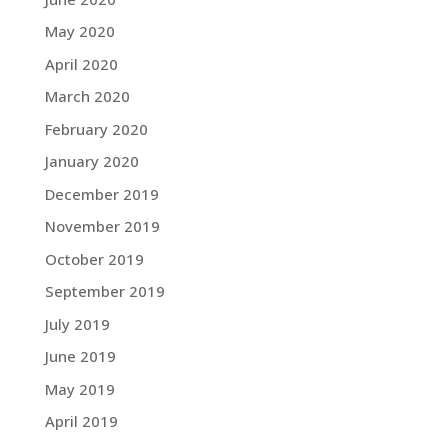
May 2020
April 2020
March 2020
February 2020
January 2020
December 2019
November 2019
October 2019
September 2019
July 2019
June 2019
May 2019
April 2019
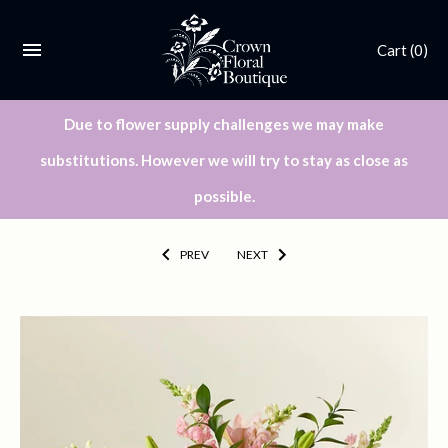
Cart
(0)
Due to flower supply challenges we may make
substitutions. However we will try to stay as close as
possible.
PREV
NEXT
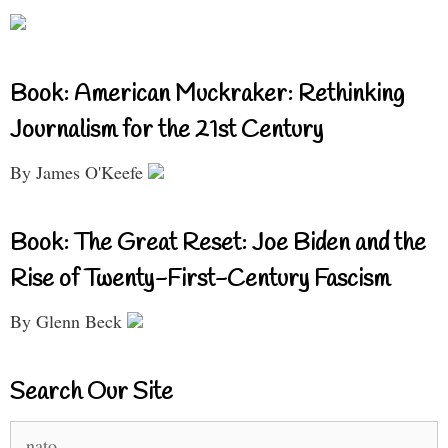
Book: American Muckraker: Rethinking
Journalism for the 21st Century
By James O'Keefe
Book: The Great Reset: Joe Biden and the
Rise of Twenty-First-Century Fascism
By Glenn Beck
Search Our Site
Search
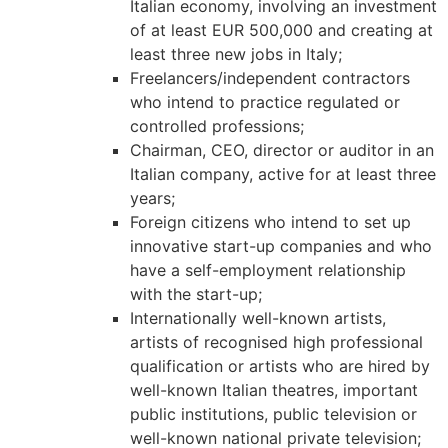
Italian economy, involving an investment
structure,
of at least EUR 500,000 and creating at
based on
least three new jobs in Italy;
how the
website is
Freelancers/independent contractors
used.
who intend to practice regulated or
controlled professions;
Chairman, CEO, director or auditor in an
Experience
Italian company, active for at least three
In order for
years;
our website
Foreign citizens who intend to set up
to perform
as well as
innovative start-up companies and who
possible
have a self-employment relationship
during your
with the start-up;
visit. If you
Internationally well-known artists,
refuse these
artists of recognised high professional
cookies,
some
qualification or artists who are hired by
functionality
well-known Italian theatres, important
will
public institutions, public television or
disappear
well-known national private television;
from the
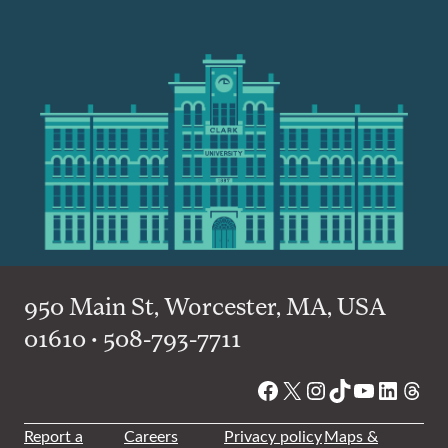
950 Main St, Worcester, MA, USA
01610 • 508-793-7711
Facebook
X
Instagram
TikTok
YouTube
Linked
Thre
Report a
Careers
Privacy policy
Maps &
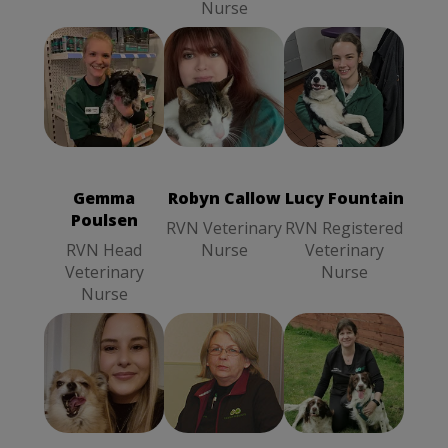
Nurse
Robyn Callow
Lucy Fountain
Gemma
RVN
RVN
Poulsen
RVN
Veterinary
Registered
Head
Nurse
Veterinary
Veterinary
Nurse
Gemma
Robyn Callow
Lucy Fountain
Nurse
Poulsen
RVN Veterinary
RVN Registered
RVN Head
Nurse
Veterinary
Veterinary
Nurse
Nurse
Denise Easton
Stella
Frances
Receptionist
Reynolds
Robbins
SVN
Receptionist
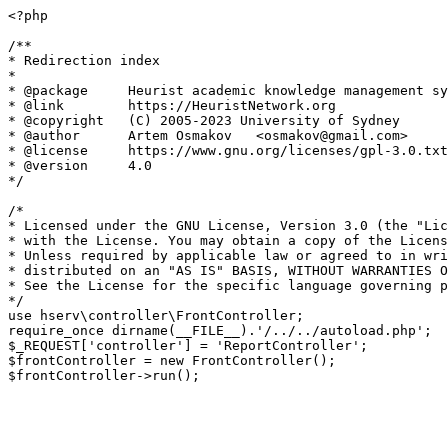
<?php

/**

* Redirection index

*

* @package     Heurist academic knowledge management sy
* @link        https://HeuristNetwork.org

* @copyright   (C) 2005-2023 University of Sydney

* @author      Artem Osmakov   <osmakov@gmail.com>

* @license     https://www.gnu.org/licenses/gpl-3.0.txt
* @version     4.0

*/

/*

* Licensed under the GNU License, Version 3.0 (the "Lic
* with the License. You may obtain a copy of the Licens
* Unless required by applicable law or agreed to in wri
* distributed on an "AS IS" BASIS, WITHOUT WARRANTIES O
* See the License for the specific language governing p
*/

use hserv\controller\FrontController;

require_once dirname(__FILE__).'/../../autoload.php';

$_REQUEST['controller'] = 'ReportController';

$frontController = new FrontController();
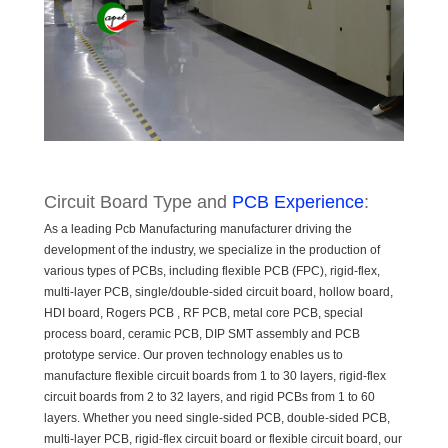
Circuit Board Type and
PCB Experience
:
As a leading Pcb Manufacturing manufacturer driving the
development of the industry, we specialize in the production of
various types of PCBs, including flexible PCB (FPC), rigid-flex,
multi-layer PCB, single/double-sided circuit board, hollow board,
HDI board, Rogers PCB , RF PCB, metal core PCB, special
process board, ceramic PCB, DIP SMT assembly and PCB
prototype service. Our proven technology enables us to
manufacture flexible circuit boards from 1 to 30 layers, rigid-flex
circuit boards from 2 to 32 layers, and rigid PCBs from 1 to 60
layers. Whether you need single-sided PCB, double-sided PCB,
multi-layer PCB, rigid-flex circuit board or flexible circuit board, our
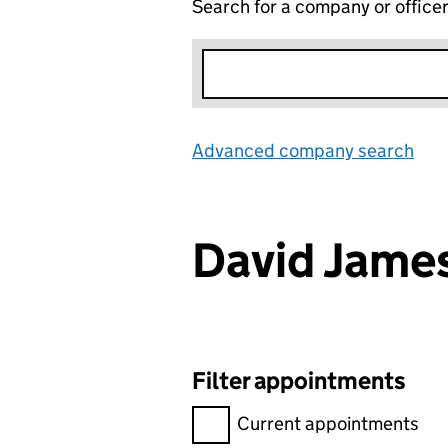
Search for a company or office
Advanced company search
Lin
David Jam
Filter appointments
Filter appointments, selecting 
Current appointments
== == ==
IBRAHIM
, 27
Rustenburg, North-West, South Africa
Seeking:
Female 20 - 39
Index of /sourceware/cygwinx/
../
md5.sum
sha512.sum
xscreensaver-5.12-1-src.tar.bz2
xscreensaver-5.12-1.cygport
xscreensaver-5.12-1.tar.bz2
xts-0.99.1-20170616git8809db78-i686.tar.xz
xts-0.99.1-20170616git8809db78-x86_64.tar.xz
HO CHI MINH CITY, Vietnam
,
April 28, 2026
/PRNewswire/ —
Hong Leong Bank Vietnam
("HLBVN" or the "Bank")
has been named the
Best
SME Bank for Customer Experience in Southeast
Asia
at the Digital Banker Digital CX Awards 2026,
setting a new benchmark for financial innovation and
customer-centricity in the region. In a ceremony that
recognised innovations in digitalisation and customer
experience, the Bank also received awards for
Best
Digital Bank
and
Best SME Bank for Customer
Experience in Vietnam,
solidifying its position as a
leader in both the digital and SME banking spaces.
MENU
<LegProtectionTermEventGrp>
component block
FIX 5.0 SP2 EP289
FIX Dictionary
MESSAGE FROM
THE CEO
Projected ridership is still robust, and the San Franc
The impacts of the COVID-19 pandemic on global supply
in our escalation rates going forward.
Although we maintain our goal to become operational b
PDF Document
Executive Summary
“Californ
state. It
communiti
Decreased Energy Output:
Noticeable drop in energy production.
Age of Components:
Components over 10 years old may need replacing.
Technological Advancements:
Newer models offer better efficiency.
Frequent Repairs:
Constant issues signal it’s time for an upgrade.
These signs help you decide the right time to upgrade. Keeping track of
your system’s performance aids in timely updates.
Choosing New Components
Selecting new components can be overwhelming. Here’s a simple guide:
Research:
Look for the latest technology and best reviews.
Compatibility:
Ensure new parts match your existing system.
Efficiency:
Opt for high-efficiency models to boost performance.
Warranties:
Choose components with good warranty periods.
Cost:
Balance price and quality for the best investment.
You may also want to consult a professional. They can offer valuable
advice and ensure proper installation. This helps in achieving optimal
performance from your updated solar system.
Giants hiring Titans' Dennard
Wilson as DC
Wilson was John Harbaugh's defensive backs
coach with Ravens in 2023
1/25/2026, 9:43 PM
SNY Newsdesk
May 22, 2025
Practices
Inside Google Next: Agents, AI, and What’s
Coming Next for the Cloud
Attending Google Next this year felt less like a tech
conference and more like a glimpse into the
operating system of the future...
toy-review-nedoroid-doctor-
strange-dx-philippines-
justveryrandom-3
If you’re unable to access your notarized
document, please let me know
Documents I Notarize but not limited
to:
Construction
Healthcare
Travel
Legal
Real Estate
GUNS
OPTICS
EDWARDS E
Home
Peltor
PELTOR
== == ==
• _Work to complete_: Show each line of the records above containing "start".

• _Response area_:
innovative start-up companies and who
with the start-up;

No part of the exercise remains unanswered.